En France, l’inquiétude d’une partie du monde agricole et de la restauration

Dans l’opinion publique, le mariage entre Bayer et Monsanto n’est pas accepté pour autant. En France, la Confédération paysanne et de nombreux chefs et pâtissiers, ont exprimé leurs inquiétudes sur l’impact de cette union qui réduira le choix offert aux agriculteurs, et pourrait attiendre la diversité et la qualité de notre alimentation. "En Allemagne, il y a plus d’une centaine d’entreprises de semences, c’est sans doute le cas également en France : nous ne serons qu’une partie de la solution, assure Liam Condon, interrogé par L’Usine Nouvelle. Surtout lorsqu’on voit le dynamisme des fonds d’investissements et des entreprises high tech sur ce créneau."

Ingénierie génétique et digital : les innovations de demain

A Leverkusen, on imagine déjà les innovations qui sortiront de cette gigantesque union. Bayer, tout comme Monsanto, misent sur les nouvelles technologies de l’ingénierie de l’ADN, qui permettent de modifier les plantes de façon très ciblée, pour les rendre plus résistantes au stress, moins gourmandes en eau… De quoi effrayer les associations environnementales et de consommateurs, qui les assimilent à des OGM de nouvelle génération et voudraient les voir encadrer comme tel à l’échelle européenne… ce qui serait un véritable frein pour ces innovations, craint l’industrie de l’agrochimie.

Bayer a néanmoins créé une joint-venture avec l’entreprise Crispr Therapeutics qui lui donnera accès à des applications dans la pharmacie et l’agrochimie. L'industriel allemand croit au potentiel de la digitalisation de l’agriculture, un domaine dans lequel Monsanto est particulièrement en pointe. Objectif, proposer demain aux agriculteurs des solutions alliant produits physiques, comme les pesticides, et numériques avec des plateforme de cartographie du champ, de prédiction de maladies…

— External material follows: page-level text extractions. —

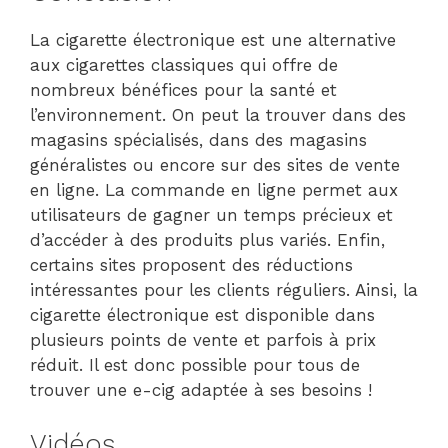
La cigarette électronique est une alternative
aux cigarettes classiques qui offre de
nombreux bénéfices pour la santé et
l’environnement. On peut la trouver dans des
magasins spécialisés, dans des magasins
généralistes ou encore sur des sites de vente
en ligne. La commande en ligne permet aux
utilisateurs de gagner un temps précieux et
d’accéder à des produits plus variés. Enfin,
certains sites proposent des réductions
intéressantes pour les clients réguliers. Ainsi, la
cigarette électronique est disponible dans
plusieurs points de vente et parfois à prix
réduit. Il est donc possible pour tous de
trouver une e-cig adaptée à ses besoins !
Vidéos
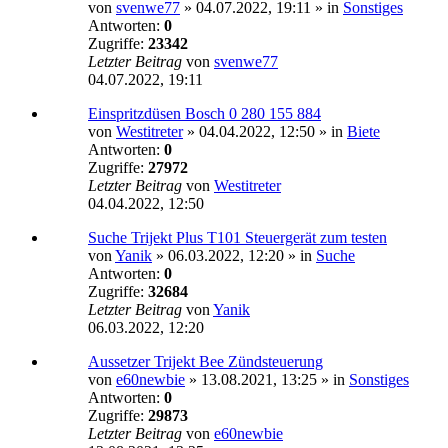
von
svenwe77
»
04.07.2022, 19:11
» in
Sonstiges
Antworten:
0
Zugriffe:
23342
Letzter Beitrag
von
svenwe77
04.07.2022, 19:11
Einspritzdüsen Bosch 0 280 155 884
von
Westitreter
»
04.04.2022, 12:50
» in
Biete
Antworten:
0
Zugriffe:
27972
Letzter Beitrag
von
Westitreter
04.04.2022, 12:50
Suche Trijekt Plus T101 Steuergerät zum testen
von
Yanik
»
06.03.2022, 12:20
» in
Suche
Antworten:
0
Zugriffe:
32684
Letzter Beitrag
von
Yanik
06.03.2022, 12:20
Aussetzer Trijekt Bee Zündsteuerung
von
e60newbie
»
13.08.2021, 13:25
» in
Sonstiges
Antworten:
0
Zugriffe:
29873
Letzter Beitrag
von
e60newbie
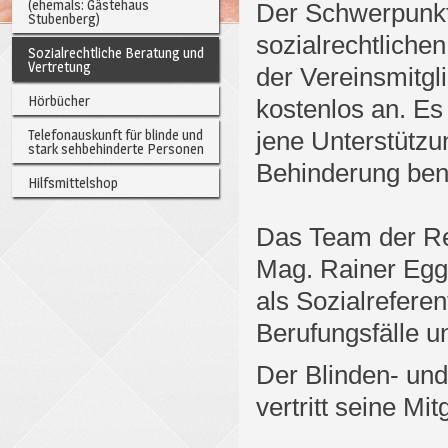
(ehemals: Gästehaus
Der Schwerpunkt 
Stubenberg)
sozialrechtliche
Sozialrechtliche Beratung und
Vertretung
der Vereinsmitgl
Hörbücher
kostenlos an. Es
Telefonauskunft für blinde und
jene Unterstützu
stark sehbehinderte Personen
Behinderung ben
Hilfsmittelshop
Das Team der Re
Mag. Rainer Egga
als Sozialrefere
Berufungsfälle u
Der Blinden- un
vertritt seine Mi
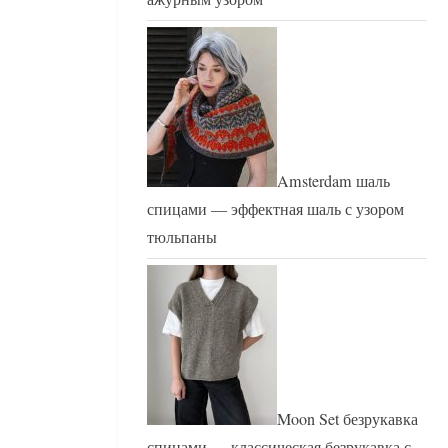
Amsterdam шаль
спицами — эффектная шаль с узором
тюльпаны
Moon Set безрукавка
спицами — классическая безрукавка с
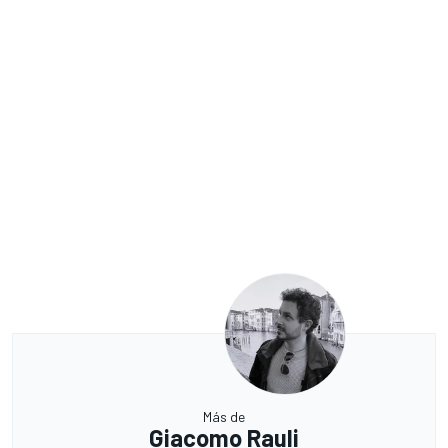
Más de
Giacomo Rauli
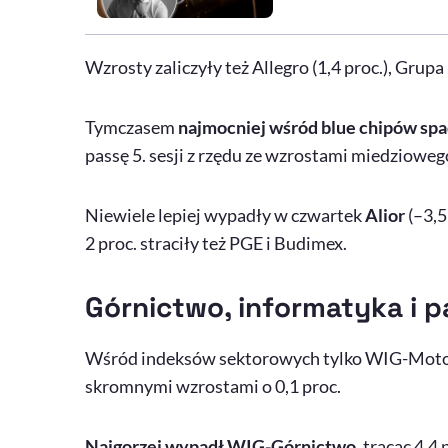
Wzrosty zaliczyły też Allegro (1,4 proc.), Grupa K
Tymczasem
najmocniej wśród blue chipów s
passę 5. sesji z rzędu ze wzrostami miedzioweg
Niewiele lepiej wypadły w czwartek
Alior
(–3,5
2 proc. straciły też PGE i Budimex.
Górnictwo, informatyka i 
Wśród indeksów sektorowych tylko WIG-Motor
skromnymi wzrostami o 0,1 proc.
Najgorzej wypadł WIG-Górnictwo
, tracąc 4,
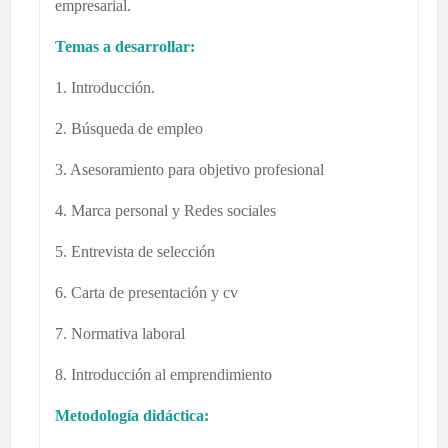
empresarial.
Temas a desarrollar:
1. Introducción.
2. Búsqueda de empleo
3. Asesoramiento para objetivo profesional
4. Marca personal y Redes sociales
5. Entrevista de selección
6. Carta de presentación y cv
7. Normativa laboral
8. Introducción al emprendimiento
Metodología didáctica:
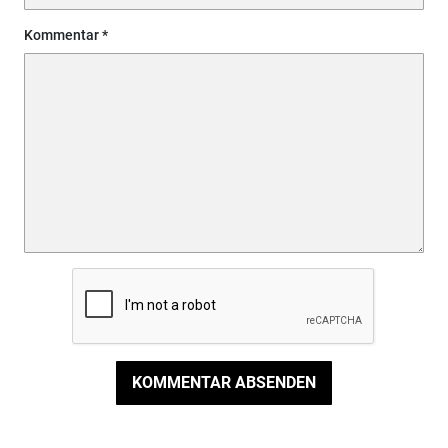
Kommentar
KOMMENTAR ABSENDEN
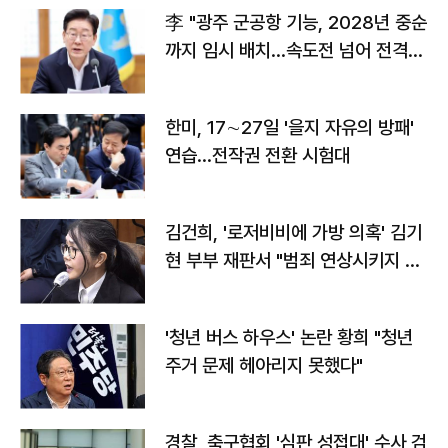
李 "광주 군공항 기능, 2028년 중순
까지 임시 배치…속도전 넘어 전격
전"
한미, 17∼27일 '을지 자유의 방패'
연습…전작권 전환 시험대
김건희, '로저비비에 가방 의혹' 김기
현 부부 재판서 "범죄 연상시키지 말
라"
'청년 버스 하우스' 논란 황희 "청년
주거 문제 헤아리지 못했다"
경찰, 축구협회 '심판 성접대' 수사 검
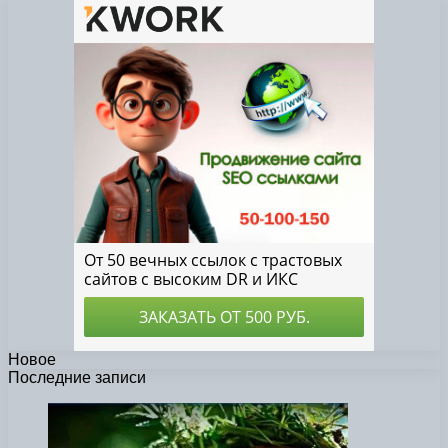
Новое
Последние записи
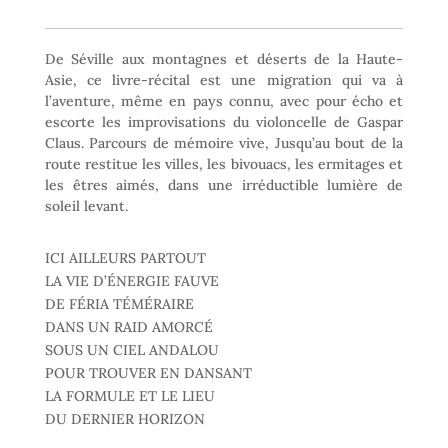
De Séville aux montagnes et déserts de la Haute-
Asie, ce livre-récital est une migration qui va à
l’aventure, même en pays connu, avec pour écho et
escorte les improvisations du violoncelle de Gaspar
Claus. Parcours de mémoire vive, Jusqu’au bout de la
route restitue les villes, les bivouacs, les ermitages et
les êtres aimés, dans une irréductible lumière de
soleil levant.
ICI AILLEURS PARTOUT
LA VIE D’ÉNERGIE FAUVE
DE FÉRIA TÉMÉRAIRE
DANS UN RAID AMORCÉ
SOUS UN CIEL ANDALOU
POUR TROUVER EN DANSANT
LA FORMULE ET LE LIEU
DU DERNIER HORIZON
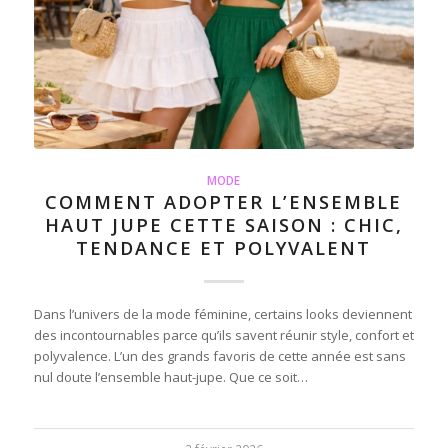
MODE
COMMENT ADOPTER L’ENSEMBLE
HAUT JUPE CETTE SAISON : CHIC,
TENDANCE ET POLYVALENT
Dans l’univers de la mode féminine, certains looks deviennent
des incontournables parce qu’ils savent réunir style, confort et
polyvalence. L’un des grands favoris de cette année est sans
nul doute l’ensemble haut-jupe. Que ce soit…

Gaëlle Fleitour, à Leverkusen (Allemagne)

Ce qu’il s’est vraiment dit entre Bayer et Trump

En janvier, la direction du groupe allemand a rencontré Donald Trump, le nouveau président américain, inquiet de l’impact du rachat de Monsanto. Ce dernier avait alors affirmé que Bayer prévoyait de maintenir tous les effectifs de Monsanto aux Etats-Unis et d’y créer 3 000 nouveaux emplois. Le patron du groupe chimique et pharmaceutique préfère évoquer "plusieurs milliers d’emplois dans l’innovation, tout simplement dû au fait que nous sommes une entreprise en croissance". Mais promet d’investir, sur six ans, 16 milliards d’euros en R&D, dont la moitié outre-Atlantique.